07.03.18 | 19:33. Archivado en Encuentros, CicloB

Domingo IV de Cuaresma – Ciclo B (Juan 3, 14-21) – 11 de marzo de 2018

Circulan por la Internet miles de mensajes de todo tipo. He recibido algunos sobre la frase que el Señor dice a Nicodemo, fariseo y hombre importante, que “fue de noche a visitar a Jesús” (Jn. 3,2): “Pues Dios amó tanto al mundo, que dio a su Hijo único, para que todo aquel que cree en él no muera, sino que tenga vida eterna”. Uno de estos mensajes se llama: Mi hijo murió por ustedes y cuenta la historia de una misteriosa enfermedad, que se va propagando por todo el mundo de una manera veloz, y muy pronto se hace incontrolable.
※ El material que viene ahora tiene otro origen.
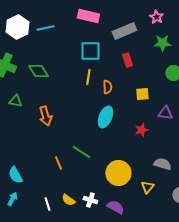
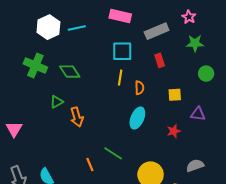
green triangle: (15, 101) -> (57, 102), moved, turned -40
gray semicircle: (162, 164) -> (195, 165), turned -36

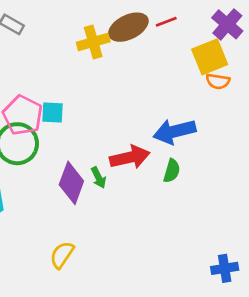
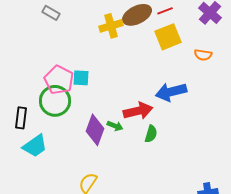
yellow square: (210, 57) -> (168, 37), moved
green semicircle: (172, 171) -> (151, 134), moved
green arrow: (99, 178) -> (115, 126), turned -42

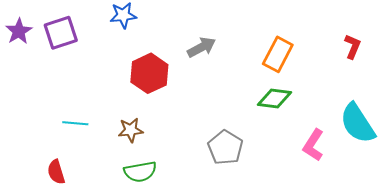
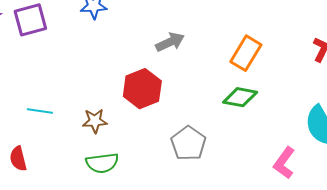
red hexagon: (149, 73) -> (142, 89), moved
pink L-shape: (313, 145) -> (284, 163), moved

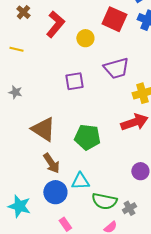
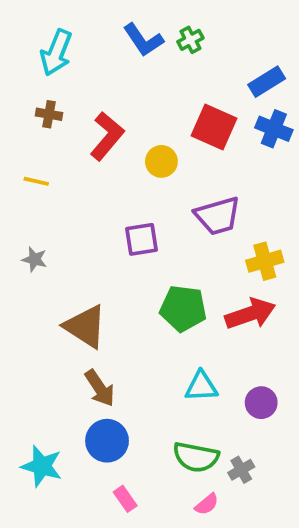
brown cross: (23, 12) -> (49, 114), turned -32
green pentagon: (87, 137) -> (183, 308), moved
cyan triangle: (80, 181) -> (201, 386), moved

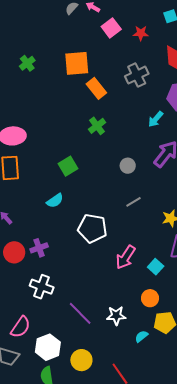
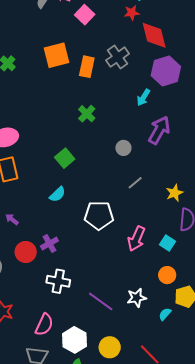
red star: (141, 33) -> (132, 13), moved
orange rectangle: (96, 88) -> (87, 67), moved, turned 60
Los países cierran sus fronteras tratando de evitar el contagio, pero en pocos días el mundo entiende que no hay forma de atajar su fuerza destructora. Un día informan que ha sido descifrada la composición del virus y se anuncia que pronto se encontrará una vacuna. Los científicos necesitan sangre que no haya sido infectada. Piden voluntarios para realizar estas pruebas. El protagonista de la historia va a un hospital cercano con su familia. Después de los exámenes correspondientes, aparece un médico saltando de alegría y anuncia que una persona allí presente está completamente exenta del virus y su sangre servirá para hacer el antídoto contra la mortal enfermedad. El nombre que grita el médico es el del hijo menor del protagonista, que queda atónito. Pero más desconcertado queda cuando le piden que firme un permiso para utilizar la sangre del niño en el procedimiento, y descubre que necesitarán toda la sangre...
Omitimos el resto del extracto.